Records from a data collection:
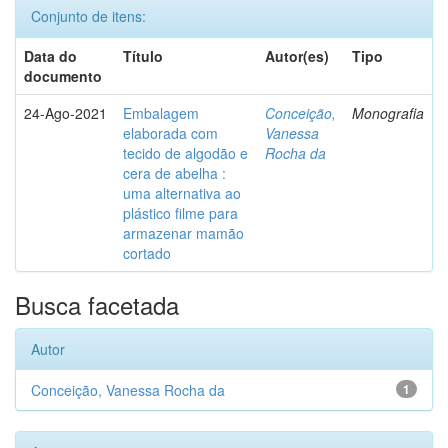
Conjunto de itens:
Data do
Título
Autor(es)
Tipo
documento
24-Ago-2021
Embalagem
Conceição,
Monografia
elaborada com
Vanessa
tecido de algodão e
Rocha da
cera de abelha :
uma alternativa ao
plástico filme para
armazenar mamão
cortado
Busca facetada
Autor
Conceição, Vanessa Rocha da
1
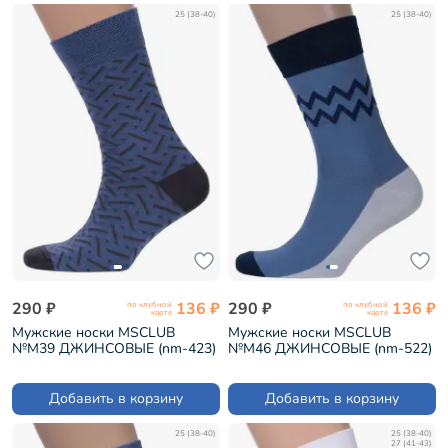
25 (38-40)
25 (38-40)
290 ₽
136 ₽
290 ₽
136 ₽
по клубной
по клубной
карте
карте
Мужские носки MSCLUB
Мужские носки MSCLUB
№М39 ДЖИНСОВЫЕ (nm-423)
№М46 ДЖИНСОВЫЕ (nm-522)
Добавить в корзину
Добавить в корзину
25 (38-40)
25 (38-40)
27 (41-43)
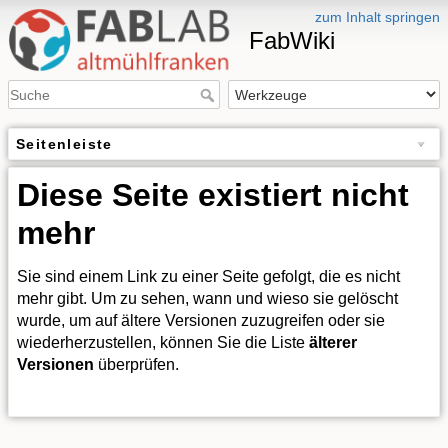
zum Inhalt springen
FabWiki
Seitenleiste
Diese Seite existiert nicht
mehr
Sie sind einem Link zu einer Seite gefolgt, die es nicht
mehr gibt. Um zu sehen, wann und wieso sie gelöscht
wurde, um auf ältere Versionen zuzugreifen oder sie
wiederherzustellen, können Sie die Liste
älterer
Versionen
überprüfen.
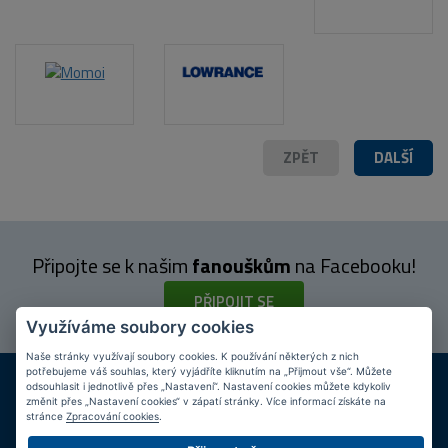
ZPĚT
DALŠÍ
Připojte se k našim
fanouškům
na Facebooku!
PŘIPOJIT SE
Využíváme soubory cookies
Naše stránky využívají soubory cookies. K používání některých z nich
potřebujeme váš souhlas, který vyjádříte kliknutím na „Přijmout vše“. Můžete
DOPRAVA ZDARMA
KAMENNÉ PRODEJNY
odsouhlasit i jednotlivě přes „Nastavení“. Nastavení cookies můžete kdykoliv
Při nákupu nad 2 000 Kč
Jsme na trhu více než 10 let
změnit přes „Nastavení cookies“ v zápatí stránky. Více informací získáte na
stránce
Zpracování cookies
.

---

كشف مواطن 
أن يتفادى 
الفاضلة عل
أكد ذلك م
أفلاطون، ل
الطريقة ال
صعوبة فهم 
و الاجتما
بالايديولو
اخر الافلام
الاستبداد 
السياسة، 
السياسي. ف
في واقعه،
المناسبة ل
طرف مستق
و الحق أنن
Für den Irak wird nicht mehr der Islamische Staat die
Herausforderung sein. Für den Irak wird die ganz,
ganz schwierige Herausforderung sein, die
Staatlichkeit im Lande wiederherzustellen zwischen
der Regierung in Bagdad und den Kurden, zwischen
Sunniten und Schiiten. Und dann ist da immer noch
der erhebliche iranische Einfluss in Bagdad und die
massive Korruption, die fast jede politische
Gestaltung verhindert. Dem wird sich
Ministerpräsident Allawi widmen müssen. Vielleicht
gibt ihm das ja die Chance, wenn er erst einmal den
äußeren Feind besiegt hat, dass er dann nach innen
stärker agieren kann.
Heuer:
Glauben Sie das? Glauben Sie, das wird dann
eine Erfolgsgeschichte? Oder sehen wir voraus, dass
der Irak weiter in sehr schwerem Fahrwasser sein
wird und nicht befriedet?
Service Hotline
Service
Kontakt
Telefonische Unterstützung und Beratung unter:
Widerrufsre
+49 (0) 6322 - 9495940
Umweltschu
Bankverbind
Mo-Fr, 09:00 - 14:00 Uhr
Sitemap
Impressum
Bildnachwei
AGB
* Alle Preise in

* [Task prompt]:
From the line that has "der Irak weiter" through the line that has "Alle Preise in", copy every line exactly as it appears above, and leave out all others.

* [Task output]:
der Irak weiter in sehr schwerem Fahrwasser sein
wird und nicht befriedet?
Service Hotline
Service
Kontakt
Telefonische Unterstützung und Beratung unter:
Widerrufsre
+49 (0) 6322 - 9495940
Umweltschu
Bankverbind
Mo-Fr, 09:00 - 14:00 Uhr
Sitemap
Impressum
Bildnachwei
AGB
* Alle Preise in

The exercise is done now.